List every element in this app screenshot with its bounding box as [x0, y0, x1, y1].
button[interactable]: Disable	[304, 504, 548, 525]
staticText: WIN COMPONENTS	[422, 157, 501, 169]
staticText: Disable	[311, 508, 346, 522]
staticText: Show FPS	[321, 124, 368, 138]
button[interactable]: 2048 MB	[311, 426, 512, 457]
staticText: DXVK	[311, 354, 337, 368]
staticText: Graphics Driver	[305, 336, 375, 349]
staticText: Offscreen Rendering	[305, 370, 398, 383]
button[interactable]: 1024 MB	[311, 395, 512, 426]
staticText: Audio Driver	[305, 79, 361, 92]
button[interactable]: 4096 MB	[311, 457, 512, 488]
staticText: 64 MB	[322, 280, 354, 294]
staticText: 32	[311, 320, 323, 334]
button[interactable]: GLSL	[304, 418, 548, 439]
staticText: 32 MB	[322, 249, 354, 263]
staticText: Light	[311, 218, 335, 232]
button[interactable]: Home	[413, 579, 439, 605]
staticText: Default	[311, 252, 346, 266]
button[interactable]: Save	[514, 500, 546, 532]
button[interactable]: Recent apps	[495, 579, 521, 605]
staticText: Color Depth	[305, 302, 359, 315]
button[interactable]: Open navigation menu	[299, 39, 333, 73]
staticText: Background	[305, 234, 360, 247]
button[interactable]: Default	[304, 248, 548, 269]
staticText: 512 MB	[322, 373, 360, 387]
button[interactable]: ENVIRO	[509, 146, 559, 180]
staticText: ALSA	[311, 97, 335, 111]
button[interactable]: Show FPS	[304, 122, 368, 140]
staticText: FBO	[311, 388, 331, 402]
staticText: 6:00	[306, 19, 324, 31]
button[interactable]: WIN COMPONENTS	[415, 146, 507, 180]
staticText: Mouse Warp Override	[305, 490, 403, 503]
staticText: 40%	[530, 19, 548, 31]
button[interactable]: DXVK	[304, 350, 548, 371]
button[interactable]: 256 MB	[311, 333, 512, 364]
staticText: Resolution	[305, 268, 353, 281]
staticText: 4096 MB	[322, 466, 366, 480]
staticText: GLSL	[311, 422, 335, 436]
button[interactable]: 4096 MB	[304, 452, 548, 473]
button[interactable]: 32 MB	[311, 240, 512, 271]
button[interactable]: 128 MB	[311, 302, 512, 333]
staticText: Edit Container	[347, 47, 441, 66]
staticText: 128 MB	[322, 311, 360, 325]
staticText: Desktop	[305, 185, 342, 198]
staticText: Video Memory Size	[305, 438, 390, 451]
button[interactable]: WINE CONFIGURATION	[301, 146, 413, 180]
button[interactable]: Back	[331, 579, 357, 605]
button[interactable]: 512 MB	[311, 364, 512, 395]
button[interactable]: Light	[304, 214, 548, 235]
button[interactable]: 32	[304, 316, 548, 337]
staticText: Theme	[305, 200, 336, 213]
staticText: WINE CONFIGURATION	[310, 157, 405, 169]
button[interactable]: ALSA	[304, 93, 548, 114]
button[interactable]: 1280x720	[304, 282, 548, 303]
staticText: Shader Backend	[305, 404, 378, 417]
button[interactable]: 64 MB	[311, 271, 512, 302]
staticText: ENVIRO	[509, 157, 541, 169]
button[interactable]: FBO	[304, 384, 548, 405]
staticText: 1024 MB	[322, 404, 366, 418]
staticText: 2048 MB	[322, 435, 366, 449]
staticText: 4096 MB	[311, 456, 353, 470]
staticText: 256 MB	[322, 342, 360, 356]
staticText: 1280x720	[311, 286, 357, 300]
--- --- ---
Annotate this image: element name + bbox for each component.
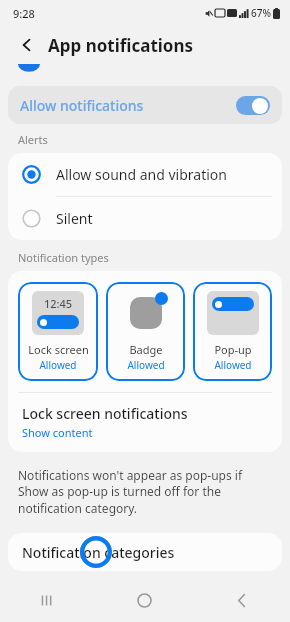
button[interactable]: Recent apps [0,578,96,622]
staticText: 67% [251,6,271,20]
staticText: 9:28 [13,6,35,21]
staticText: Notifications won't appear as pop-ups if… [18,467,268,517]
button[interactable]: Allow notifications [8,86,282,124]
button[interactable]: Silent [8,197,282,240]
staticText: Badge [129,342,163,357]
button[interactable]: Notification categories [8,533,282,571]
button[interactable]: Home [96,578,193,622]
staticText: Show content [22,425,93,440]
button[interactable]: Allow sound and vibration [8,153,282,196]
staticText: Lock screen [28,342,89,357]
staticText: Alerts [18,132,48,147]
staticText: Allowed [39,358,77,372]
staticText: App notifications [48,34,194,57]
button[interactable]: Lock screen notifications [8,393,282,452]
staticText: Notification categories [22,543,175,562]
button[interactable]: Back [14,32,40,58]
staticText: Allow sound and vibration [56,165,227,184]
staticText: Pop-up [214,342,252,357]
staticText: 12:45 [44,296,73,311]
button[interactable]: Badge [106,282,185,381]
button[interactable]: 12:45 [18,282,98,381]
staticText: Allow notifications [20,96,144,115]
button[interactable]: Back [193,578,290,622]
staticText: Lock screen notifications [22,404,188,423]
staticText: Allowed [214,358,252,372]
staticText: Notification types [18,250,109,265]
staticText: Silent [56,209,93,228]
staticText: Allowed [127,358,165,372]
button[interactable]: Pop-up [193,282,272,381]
--- --- ---
All lines in the listing above with the string "element" should be returned.

List every element in this app screenshot with its bounding box as [x0, y0, x1, y1].
Annotate this image: element name + bbox for each component.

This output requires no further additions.